EXERCISE: Output exactly the lines that run from the line with "インディーズ (81, 675)" to the end of the material, both ends included, and no other lines.

RECORDS SHOWN:

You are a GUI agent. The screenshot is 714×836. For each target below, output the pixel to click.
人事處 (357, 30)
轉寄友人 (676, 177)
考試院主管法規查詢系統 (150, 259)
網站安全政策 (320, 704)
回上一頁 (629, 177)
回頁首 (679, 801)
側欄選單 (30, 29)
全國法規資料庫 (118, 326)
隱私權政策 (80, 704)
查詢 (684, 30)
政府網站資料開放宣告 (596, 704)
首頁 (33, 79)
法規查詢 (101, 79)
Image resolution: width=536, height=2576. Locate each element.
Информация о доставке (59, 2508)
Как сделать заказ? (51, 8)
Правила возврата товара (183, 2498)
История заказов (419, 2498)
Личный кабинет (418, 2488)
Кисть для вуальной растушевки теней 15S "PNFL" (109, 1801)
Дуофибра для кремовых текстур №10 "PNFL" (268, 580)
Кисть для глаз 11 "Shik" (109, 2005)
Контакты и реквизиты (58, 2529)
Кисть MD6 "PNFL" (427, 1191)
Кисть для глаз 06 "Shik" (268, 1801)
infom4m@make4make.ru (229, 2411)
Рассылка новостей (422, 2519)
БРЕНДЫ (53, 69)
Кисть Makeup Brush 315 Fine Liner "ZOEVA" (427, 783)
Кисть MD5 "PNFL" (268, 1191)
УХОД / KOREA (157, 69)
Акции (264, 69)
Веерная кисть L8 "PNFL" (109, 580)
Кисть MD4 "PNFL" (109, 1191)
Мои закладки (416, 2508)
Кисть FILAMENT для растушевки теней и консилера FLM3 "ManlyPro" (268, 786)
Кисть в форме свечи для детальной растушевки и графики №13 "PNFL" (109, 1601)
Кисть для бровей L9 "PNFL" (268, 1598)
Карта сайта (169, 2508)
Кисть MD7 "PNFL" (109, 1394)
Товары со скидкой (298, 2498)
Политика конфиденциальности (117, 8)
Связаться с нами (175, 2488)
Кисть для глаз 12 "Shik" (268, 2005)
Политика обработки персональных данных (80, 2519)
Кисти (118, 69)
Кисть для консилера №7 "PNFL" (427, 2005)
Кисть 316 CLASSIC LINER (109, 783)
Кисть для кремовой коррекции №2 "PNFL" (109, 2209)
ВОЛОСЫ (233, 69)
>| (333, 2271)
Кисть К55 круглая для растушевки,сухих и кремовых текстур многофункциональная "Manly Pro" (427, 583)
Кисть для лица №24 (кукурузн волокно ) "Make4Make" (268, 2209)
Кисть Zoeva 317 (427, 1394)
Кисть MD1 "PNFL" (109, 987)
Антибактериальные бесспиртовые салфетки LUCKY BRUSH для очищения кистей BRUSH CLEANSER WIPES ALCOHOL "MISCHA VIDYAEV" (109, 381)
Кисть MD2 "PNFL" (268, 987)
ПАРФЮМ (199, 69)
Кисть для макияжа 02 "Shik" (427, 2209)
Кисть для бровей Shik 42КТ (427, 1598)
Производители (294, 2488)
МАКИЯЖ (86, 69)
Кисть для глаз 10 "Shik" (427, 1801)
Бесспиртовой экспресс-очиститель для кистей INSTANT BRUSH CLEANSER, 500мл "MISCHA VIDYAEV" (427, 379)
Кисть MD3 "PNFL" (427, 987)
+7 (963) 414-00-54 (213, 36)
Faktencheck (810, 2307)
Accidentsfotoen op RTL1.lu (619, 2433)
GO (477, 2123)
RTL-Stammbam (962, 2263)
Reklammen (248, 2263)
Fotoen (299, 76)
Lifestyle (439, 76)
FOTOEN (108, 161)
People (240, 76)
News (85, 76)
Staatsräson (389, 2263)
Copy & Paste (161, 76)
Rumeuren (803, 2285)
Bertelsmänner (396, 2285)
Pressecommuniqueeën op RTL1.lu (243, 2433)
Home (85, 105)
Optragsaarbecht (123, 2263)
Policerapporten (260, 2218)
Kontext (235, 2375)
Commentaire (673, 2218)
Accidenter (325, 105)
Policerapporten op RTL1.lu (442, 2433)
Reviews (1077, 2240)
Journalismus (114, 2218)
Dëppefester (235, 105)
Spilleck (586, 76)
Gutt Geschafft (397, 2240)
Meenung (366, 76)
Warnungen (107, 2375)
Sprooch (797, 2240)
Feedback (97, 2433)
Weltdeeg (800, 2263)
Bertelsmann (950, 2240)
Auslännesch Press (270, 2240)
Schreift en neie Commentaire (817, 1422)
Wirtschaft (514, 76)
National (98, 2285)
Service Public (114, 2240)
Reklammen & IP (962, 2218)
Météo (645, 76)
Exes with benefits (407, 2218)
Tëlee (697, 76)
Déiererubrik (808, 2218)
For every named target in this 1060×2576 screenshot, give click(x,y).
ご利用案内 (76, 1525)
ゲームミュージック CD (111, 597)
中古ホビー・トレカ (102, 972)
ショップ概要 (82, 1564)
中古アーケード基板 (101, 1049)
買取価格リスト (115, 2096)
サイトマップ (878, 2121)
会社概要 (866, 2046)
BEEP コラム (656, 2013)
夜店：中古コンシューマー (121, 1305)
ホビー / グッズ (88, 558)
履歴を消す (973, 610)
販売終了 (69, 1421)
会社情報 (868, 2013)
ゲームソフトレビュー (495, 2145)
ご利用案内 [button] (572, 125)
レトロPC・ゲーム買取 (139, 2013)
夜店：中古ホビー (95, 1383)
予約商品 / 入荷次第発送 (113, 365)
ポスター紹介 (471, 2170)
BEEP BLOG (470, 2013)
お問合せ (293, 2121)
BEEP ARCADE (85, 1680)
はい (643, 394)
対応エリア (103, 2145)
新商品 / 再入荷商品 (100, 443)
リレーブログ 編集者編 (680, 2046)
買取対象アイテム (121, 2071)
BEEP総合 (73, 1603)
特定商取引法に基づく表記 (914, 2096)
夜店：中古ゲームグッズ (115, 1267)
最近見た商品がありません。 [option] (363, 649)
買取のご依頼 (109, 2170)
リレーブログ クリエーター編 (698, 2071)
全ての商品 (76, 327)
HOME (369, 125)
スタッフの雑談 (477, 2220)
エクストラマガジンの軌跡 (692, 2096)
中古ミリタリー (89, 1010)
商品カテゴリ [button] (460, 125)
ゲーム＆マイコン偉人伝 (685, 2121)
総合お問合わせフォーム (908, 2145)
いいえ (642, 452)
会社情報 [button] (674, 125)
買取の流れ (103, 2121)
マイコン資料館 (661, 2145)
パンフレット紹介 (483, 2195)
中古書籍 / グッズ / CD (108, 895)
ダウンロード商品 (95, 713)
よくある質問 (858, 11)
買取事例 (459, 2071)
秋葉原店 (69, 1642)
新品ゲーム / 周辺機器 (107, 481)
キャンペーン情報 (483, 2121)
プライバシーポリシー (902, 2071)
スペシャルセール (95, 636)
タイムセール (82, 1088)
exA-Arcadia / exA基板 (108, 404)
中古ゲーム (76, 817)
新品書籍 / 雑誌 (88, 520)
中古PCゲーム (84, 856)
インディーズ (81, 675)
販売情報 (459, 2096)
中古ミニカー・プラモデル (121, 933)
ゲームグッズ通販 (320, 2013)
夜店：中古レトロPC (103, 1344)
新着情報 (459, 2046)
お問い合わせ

RESULT OF THIS EXERCISE:
インディーズ (81, 675)
販売情報 (459, 2096)
中古ミニカー・プラモデル (121, 933)
ゲームグッズ通販 (320, 2013)
夜店：中古レトロPC (103, 1344)
新着情報 (459, 2046)
お問い合わせ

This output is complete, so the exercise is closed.